Monday, 13 May 2013

Learning About Knots: The Slip Knot....

A knot is a method of fastening or securing linear material such as rope by tying or interweaving. It may consist of a length of one or several segments of rope, string, webbing, twine, strap, or even chain interwoven such that the line can bind to itself or to some other object (the "load"). Knots have been the subject of interest for their ancient origins, their common uses, and the area of mathematics known as knot theory.
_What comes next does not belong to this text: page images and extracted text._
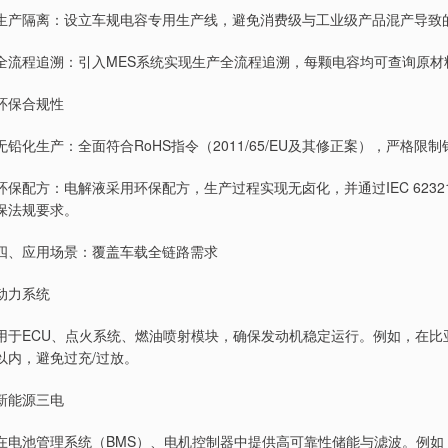
生产隔离：设立车规电容专用生产线，避免消费级与工业级产品混产导致
全流程追溯：引入MES系统实现生产全流程追溯，每颗电容均可查询原
环保合规性
无铅化生产：全面符合RoHS指令（2011/65/EU及其修正案），严格
环保配方：电解液采用环保配方，生产过程实现无卤化，并通过IEC 62
保法规要求。
四、应用场景：覆盖车载全链路需求
动力系统
用于ECU、点火系统、燃油喷射模块，确保发动机稳定运行。例如，在比亚
以内，避免过充/过放。
新能源三电
在电池管理系统（BMS）、电机控制器中提供高可靠性储能与滤波。例如，在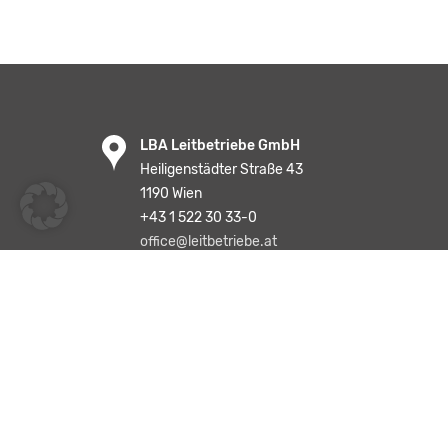
LBA Leitbetriebe GmbH
Heiligenstädter Straße 43
1190 Wien
+43 1 522 30 33-0
office@leitbetriebe.at
Text und „Enter“ eingeben, um eine Suche 
Suchen …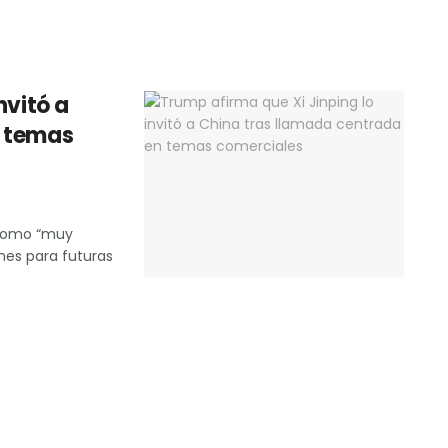
nvitó a
n temas
n como “muy
ones para futuras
A slip knot (or running knot) is one of two different classes of knot. The most common are knots which attach a line to an object and tighten when tension is applied to the free end of the line. The other is a type of knot designed to bind one end of a rope to the middle of another, while allowing the knot to slide along the rope.
The former kind is generally created by attaching a rope to itself, creating a loop which can be tightened later. Any knot which is used to secure a line to either a post or ring (starting with the simple half hitch, and including such knots as the bowline and clove hitch) can be turned into this sort of slip knot by tying it around the standing part of the line.
The most common example of the second kind of slip knot is the rolling hitch.

Standard creation for a slip knot

This is a starting point used for crochet and knitting. Take a length of yarn and create a loop in the shape of a "p". Place hand or hook through a hole and grab thread on top and draw through bottom of loop. Draw until a small loop is created.